How a Home Equity Loan Work?
1. Mortgage: The title of ‘second mortgage’ is defined as the home equity loan is related to a mortgage and the equity in the property acts as the collateral for the lender. The traditional home equity loans have a fixed term as that of the conventional mortgages. The borrower needs to repay the principal and interest during the fixed tenure and if the borrower defaults in repaying, the home could be sold to the lender to cover the outstanding debt.
2. Value: The amount that a borrower is allowed to avail is based partially on the combined loan-to-value (CLTV) ratio of 80% – 90% of the estimated property value. The amount of loan and interest rate is charged also based on the credit score and payment history of the borrower.
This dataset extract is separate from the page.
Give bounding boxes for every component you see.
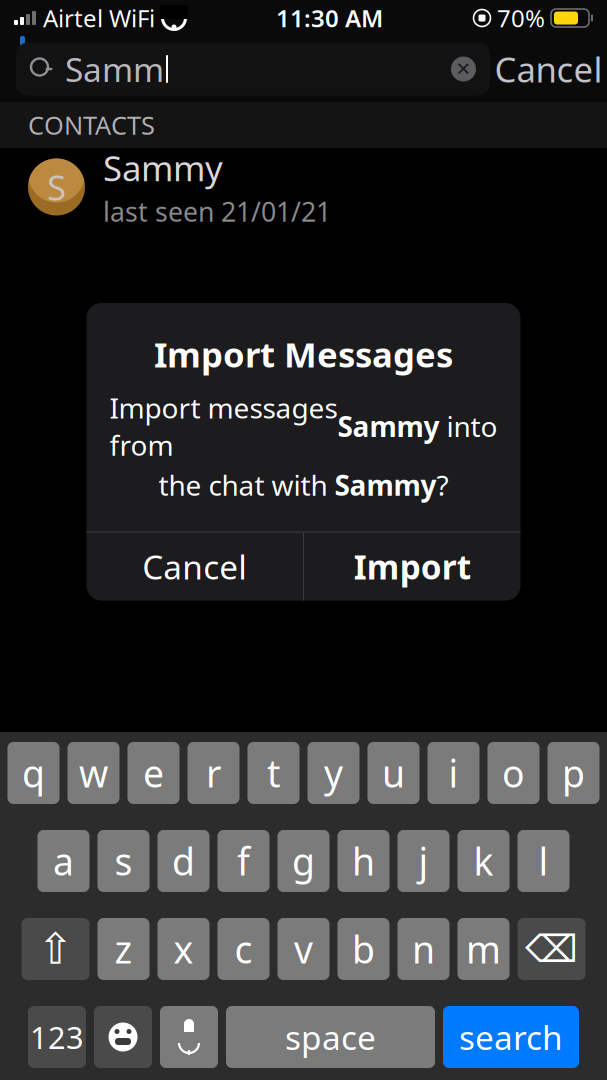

3. Conversion: Home equity loan is a way of converting the equity of the home into cash. It serves better when that cash is used in renovating the house and increasing the worth of the house. One should keep in mind that as their home is used for this loan, if the real estate price decreases, he/she could end up owing more than the value of the home.
4. Precaution to be Taken: If one is willing to relocate, he/she might end up losing money if the house is sold or is unable to move. Further, if the loan is availed to pay off debt of the credit cards, he/she should reconsider the urge of using up those credit cards again. One should always look into all the options available before assigning their house into jeopardy.